Saying it was “common sense” legislation, Indiana Gov. Mike Pence signed SEA 197, a measure that allows individuals without a chauffer’s license to transport an RV to the dealership for sale, Wednesday (June 17) at the RV/MH Hall of Fame and Museum in Elkhart, Ind.
Flanked by families visiting from Michigan and Ontario as well as a large contingent of representatives from the RV industry, the signing was purely ceremonial. Pence had already signed the legislation at the end of April and it went into effect immediately.
Still, Pence took the opportunity to applaud the RV industry and tout the virtues of the legislation, which he credited Sen. Carlin Yoder, R-Middlebury, Rep. Wes Culver, R-District 49, and Rep. Douglas Miller, R-District 48, with having ushered through both state houses.

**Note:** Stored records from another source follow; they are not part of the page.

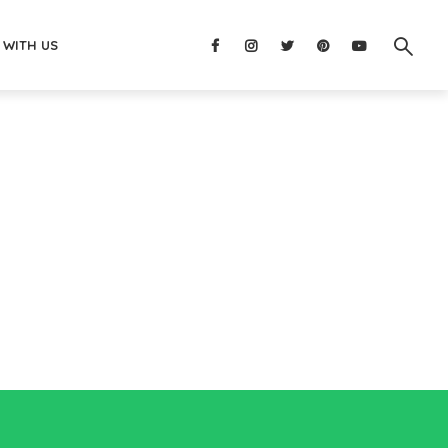
 WITH US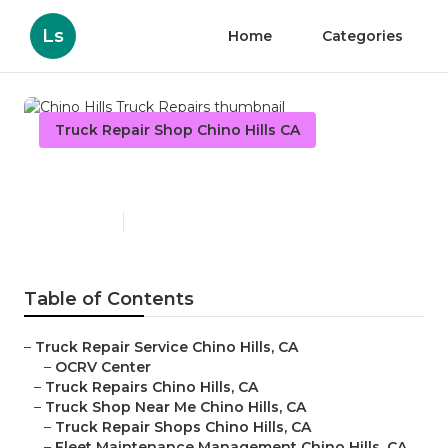
Ls
Home
Categories
Truck Repair Shop Chino Hills CA
Chino Hills Truck Repairs
Published en
8 min read
Table of Contents
–
Truck Repair Service Chino Hills, CA
–
OCRV Center
–
Truck Repairs Chino Hills, CA
–
Truck Shop Near Me Chino Hills, CA
–
Truck Repair Shops Chino Hills, CA
–
Fleet Maintenance Management Chino Hills, CA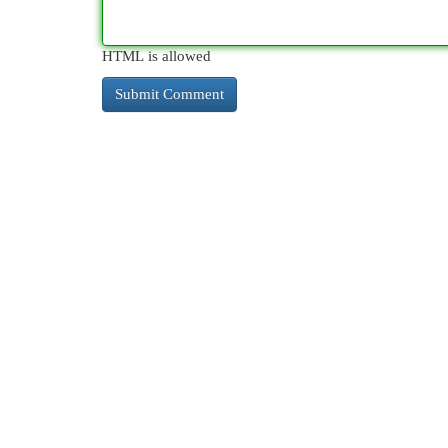
HTML is allowed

Previously, Indiana residents transporting RVs were required to have a chauffer’s license for loads rated at more than 16,000 pounds gross combined vehicle weight rating. Now, drivers must still comply with federal commercial driver’s license requirements but the additional state regulation has been eliminated. The legislation provides an exemption that applies to RV’s being moved prior to its first retail sale, which would include both manufacturer-to-dealer and dealer-to show types of movement.
“We try and make sure that whenever possible government policy can conform to practices in the marketplace and that’s really what this common sense legislation accomplished — saving costs and red tape for people in this industry, and making it more possible for this dynamic industry to continue to see the growth that we’ve seen in recent years with this one small, but important, legislative change,” Pence told the audience of RV officials, media and museum visitors.
Several RV transportation companies also were represented including: Joel Pladson, president of Star Fleet Trucking Inc. in Middlebury, Ind.; Devon Bechtel, president of Quality Drive Away in Goshen, Ind.; and Brad Hooley, vice president of Foremost Transport Inc., also based in Goshen.
“This is one less step — one less rule and regulation — that our drivers will have to go through, so it will make it easier for individuals to get into the seat to deliver RVs to the dealers,” Hooley said after the signing. “Purchasers of the RV aren’t going to need a chauffer’s license, and now neither will the transport drivers. These guys have a lot of experience so there’s no need for them to have to have one.”
Prior to the signing, Pence was given a guided tour of his first-ever trip to the museum by Darryl Searer, president of the Hall of Fame, and then met with the RV officials for about one hour before he was introduced to the audience by Mark Bowersox, executive director of the Recreation Vehicle Indiana Council (RVIC), the state association that champions the RV industry.